Podía haber dicho «irresponsabilidad», pero esa es una palabra que le manda a uno de cabeza a esa discusión de la que necesita zafarse. Definir la izquierda es, en estos momentos, un acto de valentía tan irrelevante como definir la monarquía. Se trata de aplicar la presión necesaria para que el abuso remita.
¡Ojo! No se trata de hacer desaparecer un naipe para hacerlo luego aparecer sobre el mazo a modo de happy end, se trata de modificar el foco, que ya no estaría en la función ideológica de nuestros actos, sino en su capacidad para mejorar la vida de los de abajo y la salud del planeta.
Uno, que usa coleta desde antes de que naciera Pablo Iglesias (es decir: no posee ya una vistosa coleta de joven airado, sino una patética de viejo nostálgico) y es tan de izquierdas que morirá ahogado en su propia bilis, es también un hombre de libros, es decir de pensamientos vivos, y, desde esa posición, no tiene más remedio que defender a Errejón en su esfuerzo por llevar a la gente a su empoderamiento a través de una participación activa y una minimización de los personalismos, pero, sobre todo, a través de una estrategia ganadora que llega desde el futuro, no desde el pasado. En ese sentido, es cierto que el propósito tiene algo (o mucho) de experimento, pero el riesgo a asumir es infinitamente más atractivo que el miedo con el que sus detractores intentan frenar su capacidad performativa. Nadie en Podemos está realmente en contra de esa inercia.

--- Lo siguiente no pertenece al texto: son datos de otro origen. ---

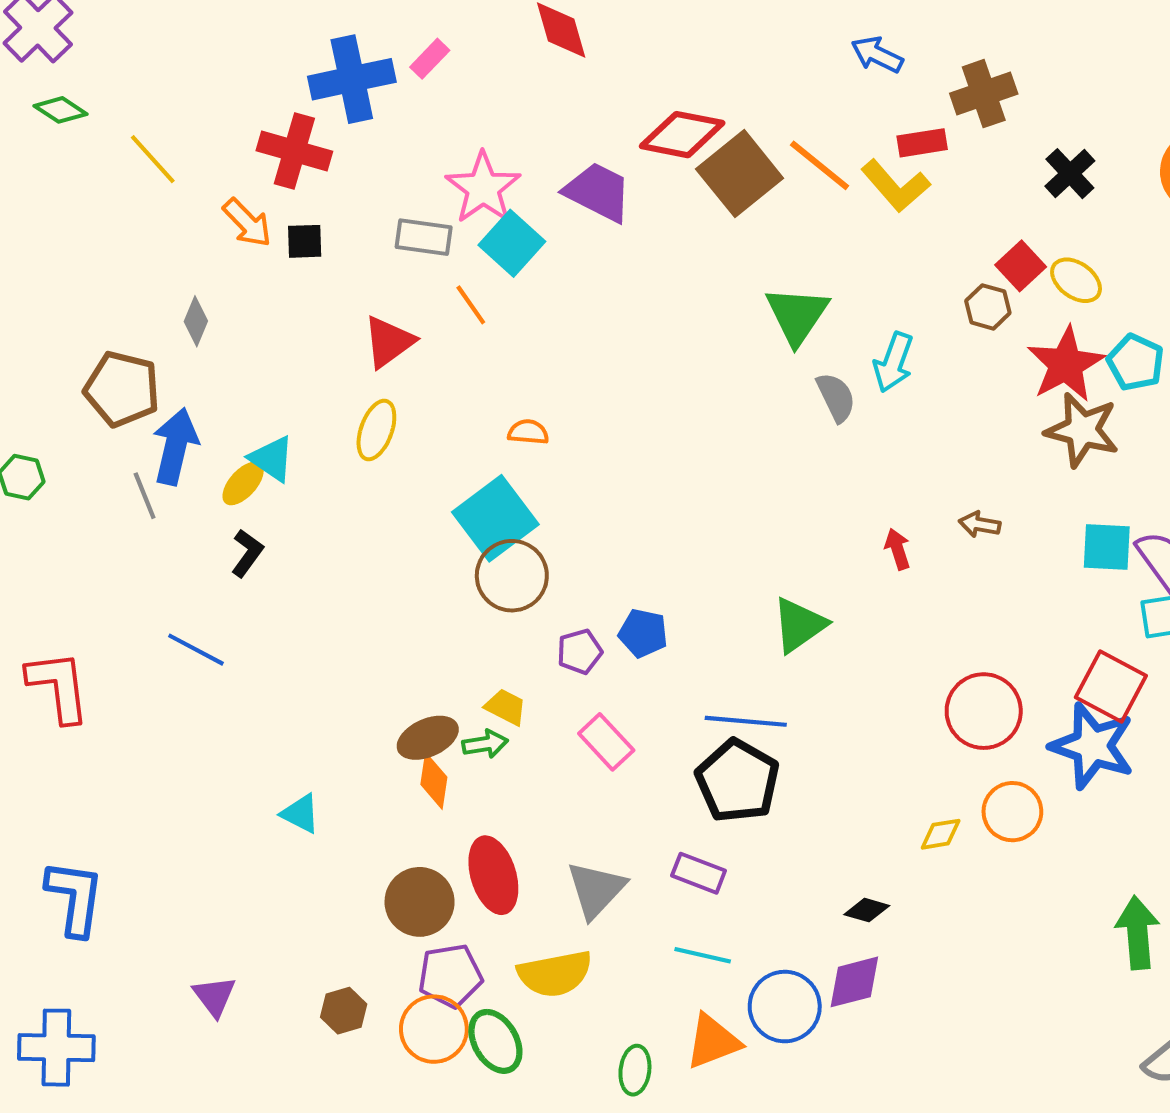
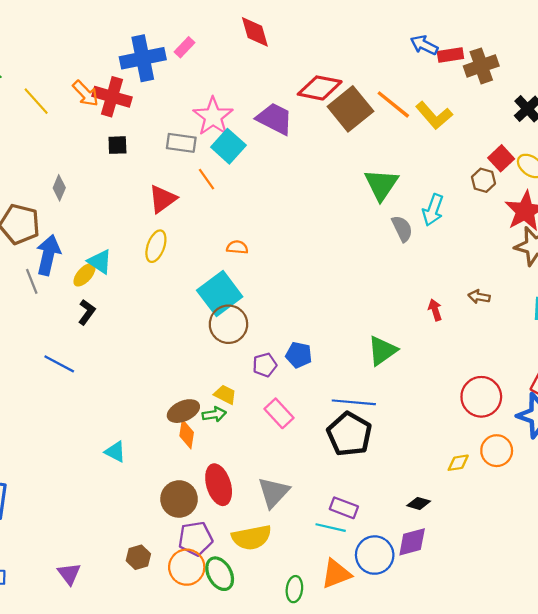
red rectangle: (922, 143) -> (450, 55), moved
orange arrow: (247, 223) -> (86, 93), moved
purple rectangle: (699, 873) -> (344, 508), moved
purple triangle: (214, 996) -> (69, 574), moved

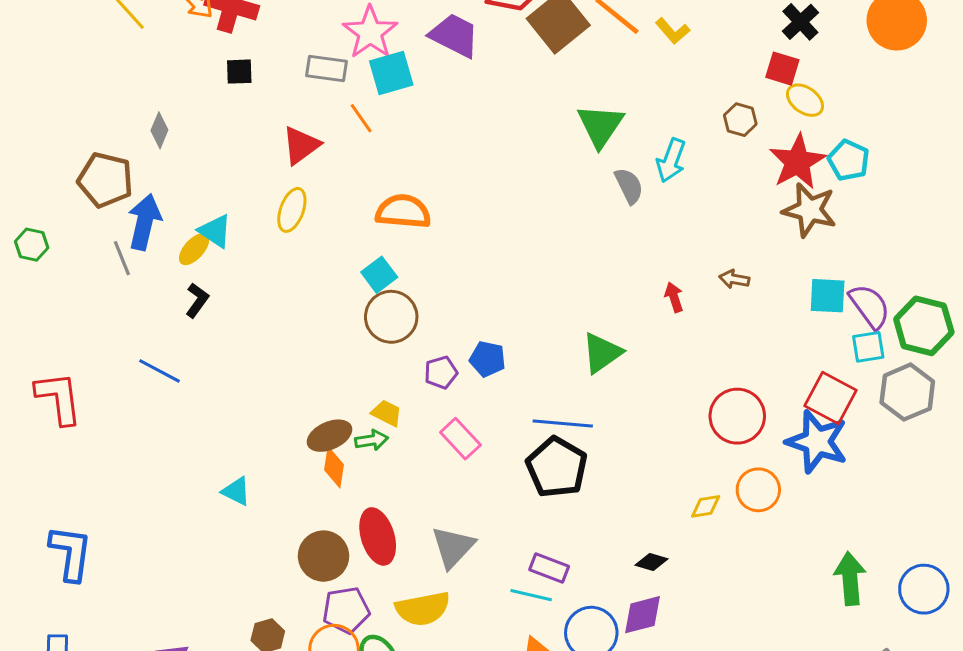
yellow L-shape: (434, 115) -> (673, 31), size x0.7
cyan square: (228, 146) -> (391, 73), turned 32
red square: (501, 158) -> (782, 69), moved, turned -30
orange semicircle: (237, 247) -> (403, 211), size x1.8
cyan square: (220, 293) -> (379, 275), size x0.6

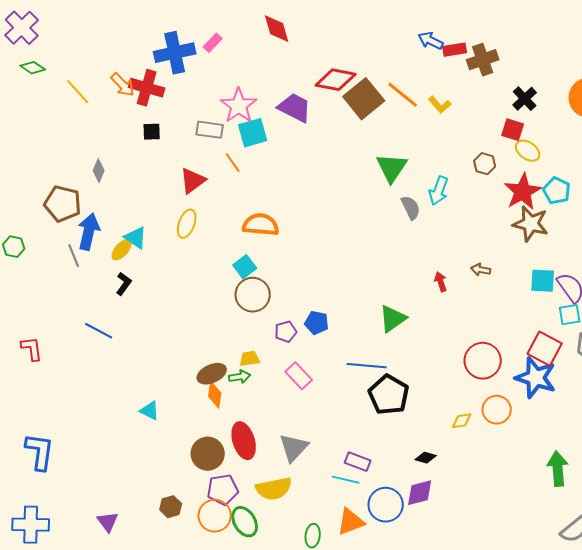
red L-shape: (59, 398) -> (32, 349), size x0.7
yellow trapezoid: (387, 413) -> (250, 359), turned -35
black pentagon: (557, 467) -> (389, 395), moved

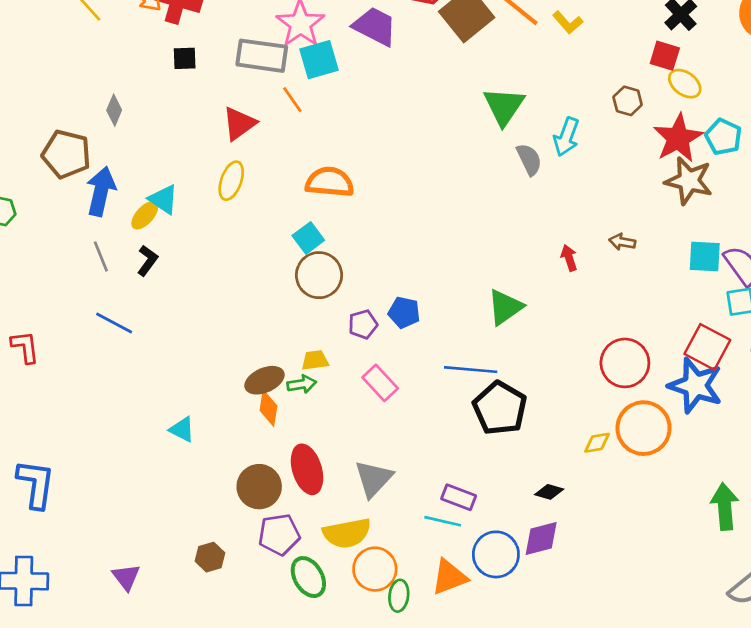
gray rectangle: (210, 130) -> (262, 56), size x1.4
gray line: (74, 256) -> (101, 257), moved
orange circle: (497, 410) -> (644, 428), size x1.4
orange circle: (215, 516) -> (375, 569), moved

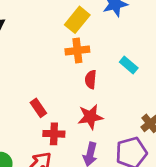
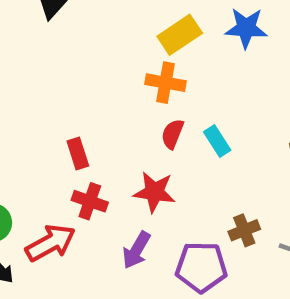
cyan rectangle: (129, 65) -> (217, 141), moved

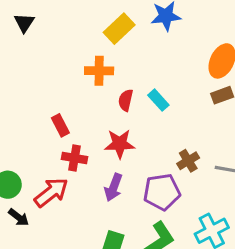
orange cross: (165, 83) -> (99, 71), moved

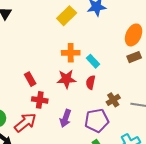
orange cross: (99, 71) -> (71, 53), moved
red semicircle: (126, 100) -> (91, 82), moved
red star: (120, 144) -> (66, 79), moved

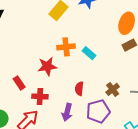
red rectangle: (30, 79) -> (19, 83), moved
red star: (66, 79) -> (47, 66), moved
red semicircle: (91, 82) -> (79, 89), moved

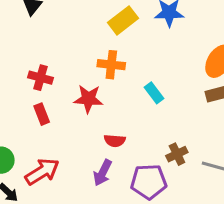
orange cross: (66, 47) -> (111, 65), moved
red semicircle: (79, 89) -> (115, 141), moved, turned -104
red cross: (40, 96) -> (41, 78), moved

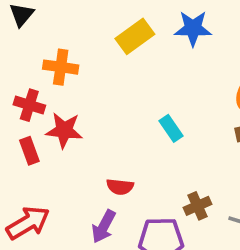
orange cross: (111, 65) -> (61, 67), moved
red star: (88, 99) -> (64, 130), moved

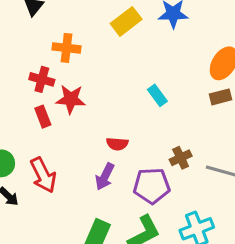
red arrow: (28, 223) -> (43, 175), turned 96

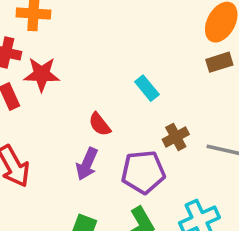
cyan rectangle: (157, 95) -> (147, 88), moved
red semicircle: (117, 144) -> (100, 124), turned 50

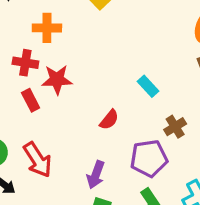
red semicircle: (100, 124) -> (109, 120), turned -100
purple arrow: (87, 164) -> (96, 175), moved

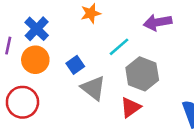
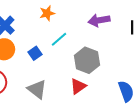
cyan line: (119, 47) -> (59, 39), moved
gray triangle: (93, 88) -> (37, 89), moved

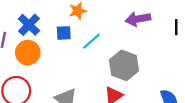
blue square: (35, 53) -> (64, 33), moved, turned 32

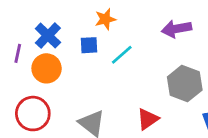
gray hexagon: (124, 65) -> (185, 83), moved

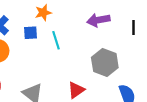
cyan line: (122, 55) -> (56, 40), turned -66

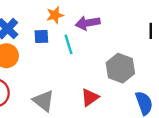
purple arrow: (98, 20) -> (88, 23), moved

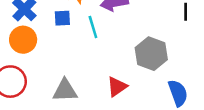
gray triangle: (44, 101) -> (65, 90), turned -40

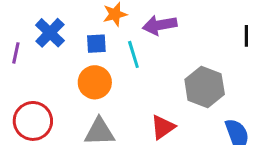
orange circle: (23, 40) -> (95, 82), moved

Ustedes preguntarán por qué no lo dijo uno antes (la verdad es que lo hizo); pero admitirán que decirlo hora es igual de difícil, si no más, tras una consulta cuyo resultado, desengañémonos, no cambia lo esencial: que la realidad se mueve, y esa es la realidad; y que el futuro se ganará con el movimiento, no con el posicionamiento.